Of course, one has to have the US $ within one's RRSP to buy the US stocks and that's when the journalling fun begins.


----------



## gibor365

humble_pie said:


> gibor your rrsp would be at either cibc or tddi or possibly you have one at each, i seem to recall?
> 
> both these brokers offer CAD rrsp only. You can only hold potash on CAD side of the account. Both these brokers are going to charge FX on the dividends.
> 
> do not DRIP this stock in rrsp. You will end up paying an FX charge not once, but twice, on the same dividend.


Yes, you are right. I hold SRRSP in TDW and regular RRSP in CIBC. I can buy in on NYSE using US wash in TDW, but don't see any advantage as my dividends will automatically converted to CAD$.
From TSX listed stocks that pay div in $ I hold actually only TRI, and was wondering if I did correct that bought it on TSX.... looks like no difference for me, as I don't have Cash dis. brokarage account


----------



## AltaRed

Toronto.gal said:


> I'm also interested how AR can journal his own shares.

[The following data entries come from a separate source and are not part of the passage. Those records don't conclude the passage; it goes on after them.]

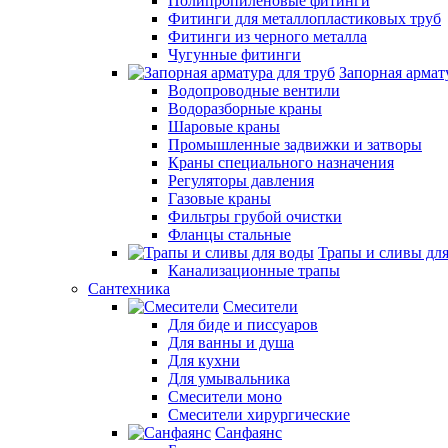
Полипропиленовые фитинги
Фитинги для металлопластиковых труб
Фитинги из черного металла
Чугунные фитинги
Запорная армат
Водопроводные вентили
Водоразборные краны
Шаровые краны
Промышленные задвижки и затворы
Краны специального назначения
Регуляторы давления
Газовые краны
Фильтры грубой очистки
Фланцы стальные
Трапы и сливы дл
Канализационные трапы
Сантехника
Смесители
Для биде и писсуаров
Для ванны и душа
Для кухни
Для умывальника
Смесители моно
Смесители хирургические
Санфаянс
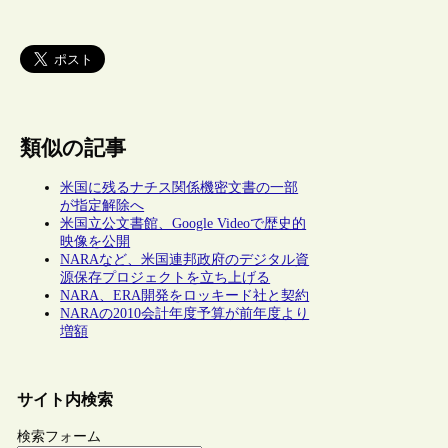
類似の記事
米国に残るナチス関係機密文書の一部
が指定解除へ
米国立公文書館、Google Videoで歴史的
映像を公開
NARAなど、米国連邦政府のデジタル資
源保存プロジェクトを立ち上げる
NARA、ERA開発をロッキード社と契約
NARAの2010会計年度予算が前年度より
増額
サイト内検索
検索フォーム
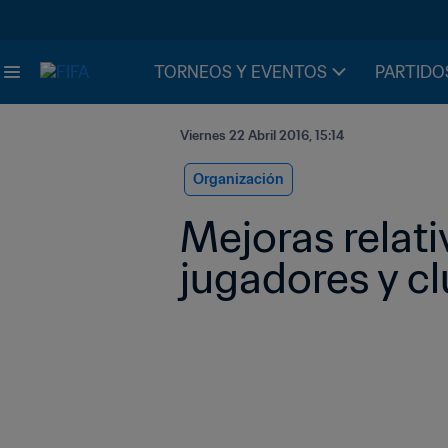
TORNEOS Y EVENTOS
PARTIDO
Viernes 22 Abril 2016, 15:14
Organización
Mejoras relati
jugadores y cl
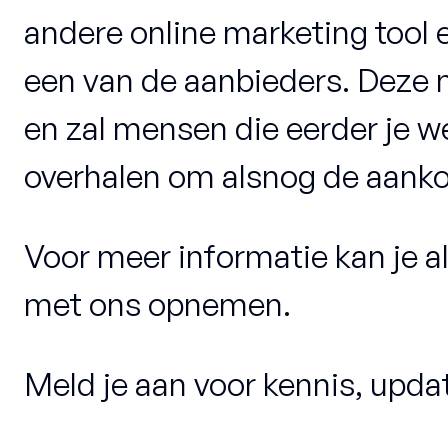
andere online marketing tool 
een van de aanbieders. Deze m
en zal mensen die eerder je w
overhalen om alsnog de aankoo
Voor meer informatie kan je alt
met ons opnemen.
Meld je aan voor kennis, updat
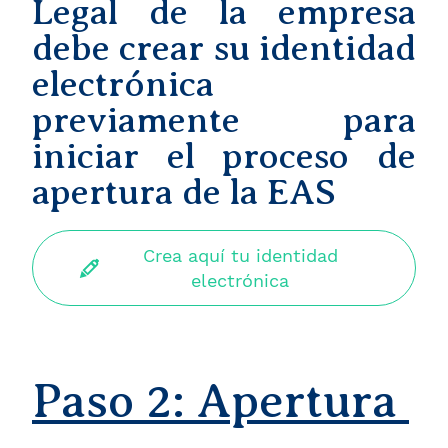
Legal de la empresa
debe crear su identidad
electrónica
previamente para
iniciar el proceso de
apertura de la EAS
Crea aquí tu identidad
electrónica
Paso 2: Apertura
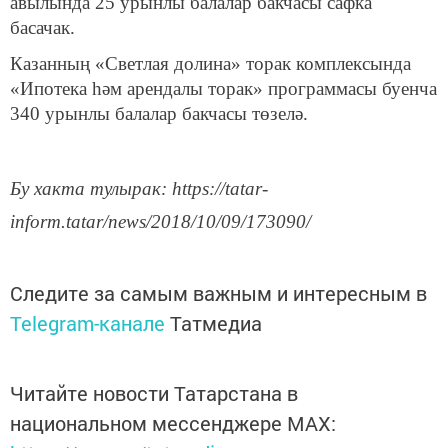
авылында 25 урынлы балалар бакчасы сафка
басачак.
Казанның «Светлая долина» торак комплексында
«Ипотека һәм арендалы торак» программасы буенча
340 урынлы балалар бакчасы төзелә.
Бу хакта тулырак: https://tatar-
inform.tatar/news/2018/10/09/173090/
Следите за самым важным и интересным в
Telegram-канале
Татмедиа
Читайте новости Татарстана в
национальном мессенджере MАХ:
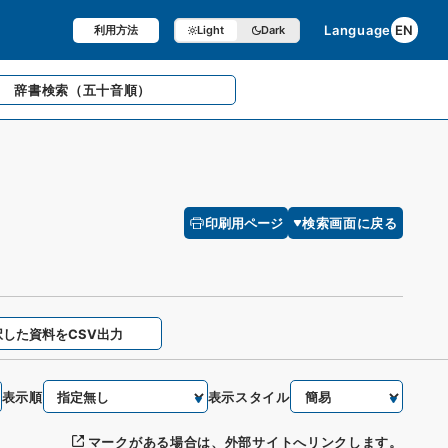
Language
EN
利用方法
Light
Dark
辞書検索
（五十音順）
印刷用ページ
検索画面に戻る
択した資料をCSV出力
表示順
表示スタイル
マークがある場合は、外部サイトへリンクします。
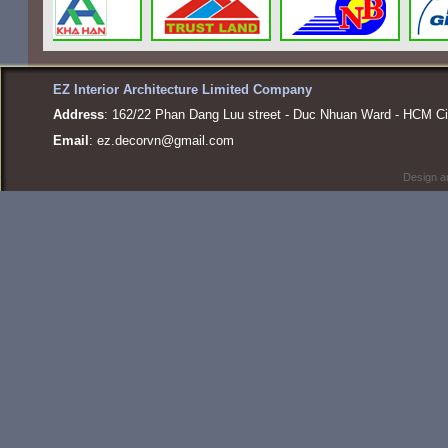
EZ Interior Architecture Limited Company
Address
: 162/22 Phan Dang Luu street - Duc Nhuan Ward - HCM Ci
Email
:
ez.decorvn@gmail.com
Design a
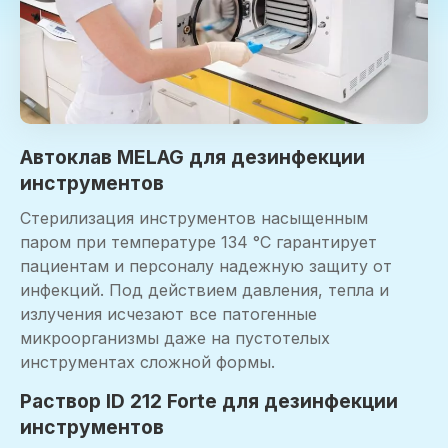
Автоклав MELAG для дезинфекции
инструментов
Стерилизация инструментов насыщенным
паром при температуре 134 °C гарантирует
пациентам и персоналу надежную защиту от
инфекций. Под действием давления, тепла и
излучения исчезают все патогенные
микроорганизмы даже на пустотелых
инструментах сложной формы.
Раствор ID 212 Forte для дезинфекции
инструментов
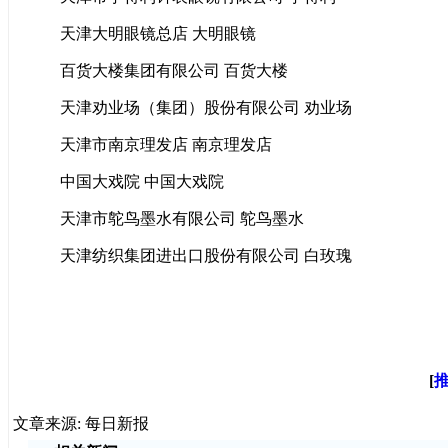
天津大明眼镜总店 大明眼镜
百货大楼集团有限公司 百货大楼
天津劝业场（集团）股份有限公司 劝业场
天津市南京理发店 南京理发店
中国大戏院 中国大戏院
天津市鸵鸟墨水有限公司 鸵鸟墨水
天津纺织集团进出口股份有限公司 白玫瑰
[
文章来源: 每日新报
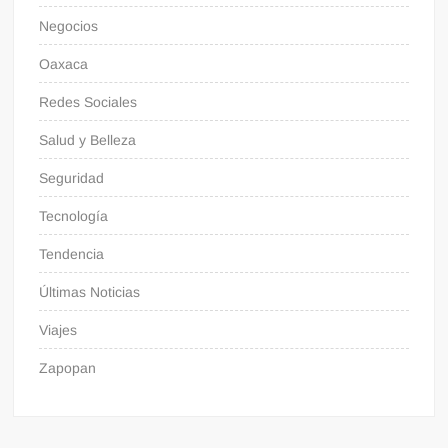
Negocios
Oaxaca
Redes Sociales
Salud y Belleza
Seguridad
Tecnología
Tendencia
Últimas Noticias
Viajes
Zapopan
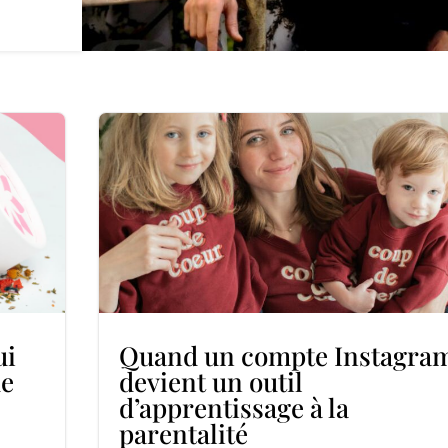
ui
Quand un compte Instagra
de
devient un outil
d’apprentissage à la
parentalité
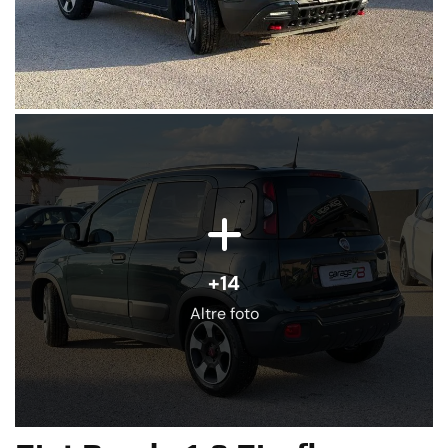
+14
Altre foto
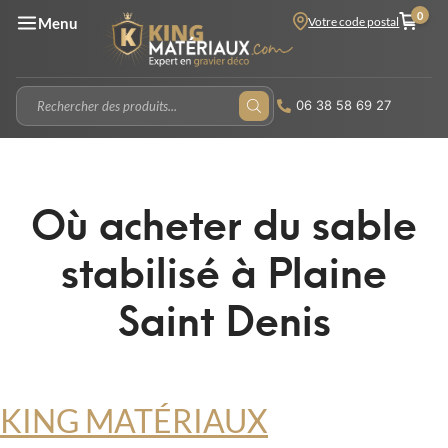
0
Votre code postal
Menu
06 38 58 69 27
Où acheter du sable
stabilisé à Plaine
Saint Denis
KING MATÉRIAUX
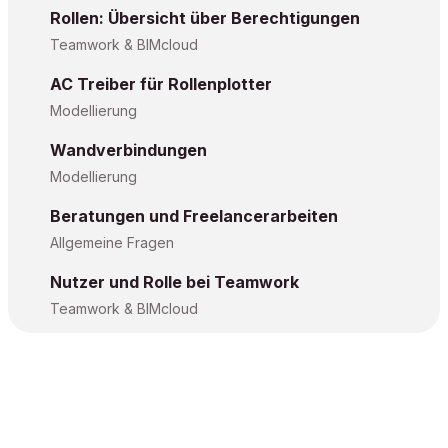
Rollen: Übersicht über Berechtigungen
Teamwork & BIMcloud
AC Treiber für Rollenplotter
Modellierung
Wandverbindungen
Modellierung
Beratungen und Freelancerarbeiten
Allgemeine Fragen
Nutzer und Rolle bei Teamwork
Teamwork & BIMcloud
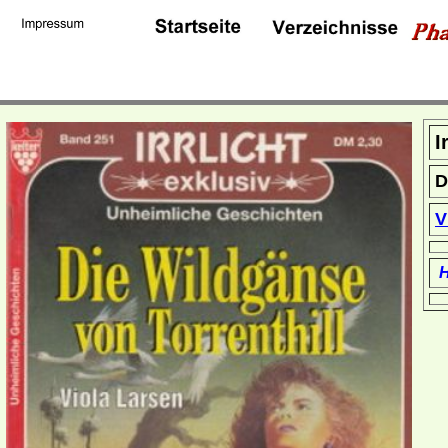
I
D
V
H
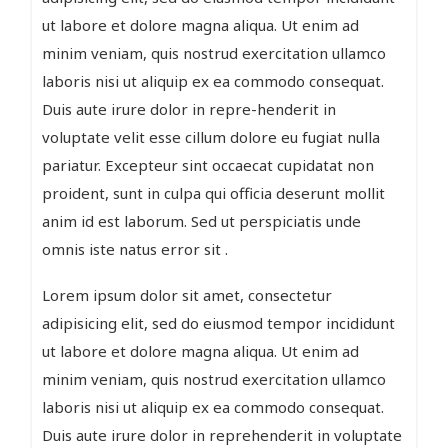
ut labore et dolore magna aliqua. Ut enim ad
minim veniam, quis nostrud exercitation ullamco
laboris nisi ut aliquip ex ea commodo consequat.
Duis aute irure dolor in repre-henderit in
voluptate velit esse cillum dolore eu fugiat nulla
pariatur. Excepteur sint occaecat cupidatat non
proident, sunt in culpa qui officia deserunt mollit
anim id est laborum. Sed ut perspiciatis unde
omnis iste natus error sit .
Lorem ipsum dolor sit amet, consectetur
adipisicing elit, sed do eiusmod tempor incididunt
ut labore et dolore magna aliqua. Ut enim ad
minim veniam, quis nostrud exercitation ullamco
laboris nisi ut aliquip ex ea commodo consequat.
Duis aute irure dolor in reprehenderit in voluptate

The use of the word journal may not be strictly correct but in my Scotia iTrade cash account (not between accounts of different registrations), I fill out an online form requesting transfer of Y shares of Security X that I own from say my CAD account to my USD account. It is not quite as simple, but same principle, as moving cash between accounts. If I do it before 2pm ET, it happens same business day... after 2pm, the next business day.


----------



## humble_pie

hmmmn there's some confusion over how to make sure those USD dividends from canadian interlisteds get paid in USD.

it's never an issue of where one buys the stocks or even what currency one uses to pay for the purchase.

rather it's an issue of making sure those stocks end up being held in the correct currency side of the account. It's an issue of moving aka journalling the stocks, if necessary, to the correct currency side.

just buying em in USD can sometimes mean the broker mainframe system will lodge em on CAD side of an account anyhow, because CAD is the default locator.

rrsp accounts in particular are notoriously blurred. Investors should open up the holdings (tab, toggle or do whatever it takes) & eyeball where each stock is being held. If shares are not in the desired currency account, client has to pro-actively ask the broker to journal the shares over.

at some brokers, even cash & margin accounts appear intermingled & their currency locators are not obvious. BMO is one of these intermingled brokers. Their cash & margin accounts do not indicate currency in a prominent manner & their dividend payments carry no trace of any FX transaction, even when an FX fee was, in fact, charged.

on the other hand, cash & margin accounts at TDDI are clearly divided between CAD & USD. Clients with USD cash & margin accounts at the big green will receive dividends for all shares in these accounts in USD, sans faute.

to help show why stock exchange of the purchase & currency of the purchase are *not* important, here is a totally absurd example. Suppose our hypothetical investor purchases POT in US dollars in canadian margin account at TDDI. During the buy transaction he receives a warning that the big green is going to convert enough CAD for the purchase into USD. Our hypothetical investor's new potash shares will be bought on new york & will be paid for in USD. He himself will pay an FX charge on the cost of the purchase.

yet - because the shares are being held in CAD account - every subsequent POT dividend that he receives will be charged an FX fee. Which won't be shown on his statements. 

what should he have done? he should have acted pro-actively. He should have contacted the broker as soon as the trade settled & asked for those shares to be journalled to USD account.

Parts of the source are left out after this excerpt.